Independent of Law Enforcement

With respect to the first factor, it is settled that OCME, the agency that produced the reports, is independent of law enforcement. This Court concluded as much in Brown: “OCME and [the independent lab] are not law enforcement entities; they are scientific laboratories that work independently from the District Attorney and New York City Police Department” (13 NY3d at 340). The majority relegates this factor to a footnote.

*328Objective Facts

As to the second factor, the majority appears to take issue with whether the DNA report “reflects objective facts at the time of their recording” (id. at 339). The majority emphasizes that the DNA reports here, perhaps unlike the machine-generated graphs in Brown, contained “editing tables . . . compiled during [the] electrophoresis” processes of both the gun swabs and defendant’s exemplar (majority op at 311-312). Such emphasis on “editing” is misplaced given our conclusion in Meekins that the at-issue reports were not testimonial even though OCME technicians “ ‘edit[ed] . . . the data’ — or, interpreted the graphical data by ‘wean[ing] out what peaks might not be DNA, because there are times that peaks will show up in the data that are not actually . . . DNA alleles or DNA peaks’ ” (10 NY3d at 145). It seems inconceivable that DNA testing has become less reliant on computer technology— and more dependent on human input — in the eight years since Meekins was decided, and nothing in the record suggests that to be the case.

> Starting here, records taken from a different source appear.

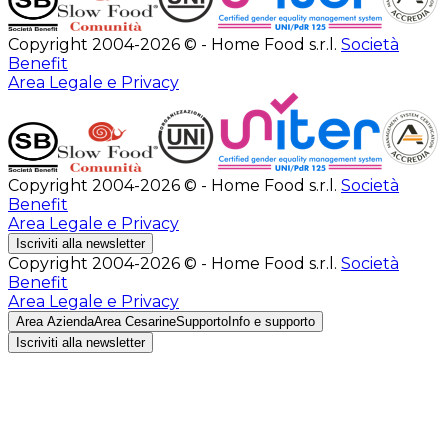
Copyright 2004-2026 © - Home Food s.r.l.
Società
Benefit
Area Legale e Privacy
Copyright 2004-2026 © - Home Food s.r.l.
Società
Benefit
Area Legale e Privacy
Iscriviti alla newsletter
Copyright 2004-2026 © - Home Food s.r.l.
Società
Benefit
Area Legale e Privacy
Area Azienda
Area Cesarine
Supporto
Info e supporto
Iscriviti alla newsletter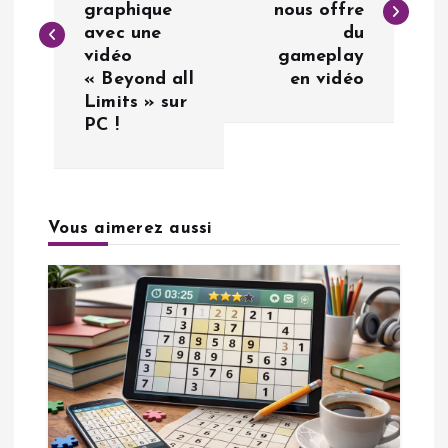
graphique
nous offre
v
avec une
du
vidéo
gameplay
i
« Beyond all
en vidéo
Limits » sur
g
PC !
a
t
Vous aimerez aussi
i
o
n
d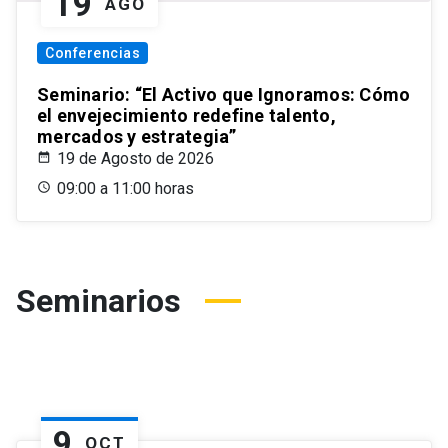
19
AGO
Conferencias
Seminario: “El Activo que Ignoramos: Cómo
el envejecimiento redefine talento,
mercados y estrategia”
19 de Agosto de 2026
09:00 a 11:00 horas
Seminarios
9
OCT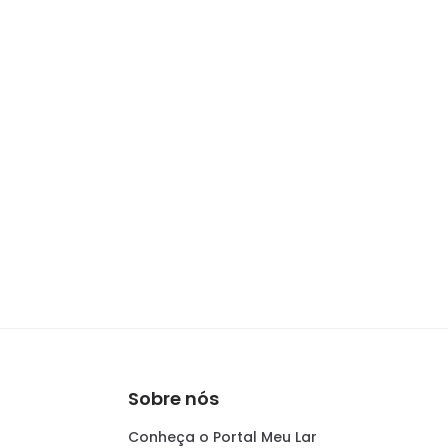
Sobre nós
Conheça o Portal Meu Lar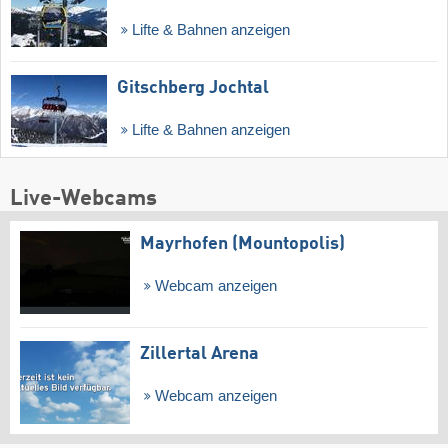
Lifte & Bahnen anzeigen
Gitschberg Jochtal
Lifte & Bahnen anzeigen
Live-Webcams
Mayrhofen (Mountopolis)
Webcam anzeigen
Zillertal Arena
Webcam anzeigen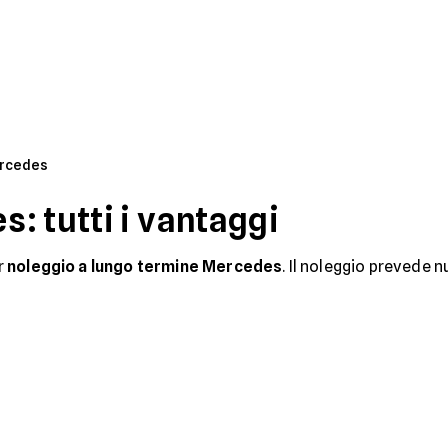
rcedes
: tutti i vantaggi
er
noleggio a lungo termine Mercedes
. Il noleggio prevede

There is no reason to conclude that the process for creating the DNA profile at issue in this case, and the materials generated as a result, was in any relevant way different than that considered by this Court in Brown and Meekins. It is identical to the process detailed in the appendix to Justice Breyer’s concurrence in Williams. The same graphs and charts making up the DNA profiles at issue in those cases make up the OCME records here, namely objective facts in the form of a “graphical DNA report that d[oes] not explicitly tie the accused to a crime” (Pealer, 20 NY3d at 454).

Law Enforcement Bias

The majority’s most significant concern seems to fit under the “biased in favor of law enforcement” factor. The majority states: “the original DNA profiles in Brown and Meekins would not be considered testimonial hearsay as they do not satisfy the Williams primary purpose test” (majority op at 310). The majority continues: “The profiles, like those in Williams, were generated from rape kits by private laboratories when the suspect was unknown and the defendant was later identified on a ‘cold hit’ from the CODIS database” (id.).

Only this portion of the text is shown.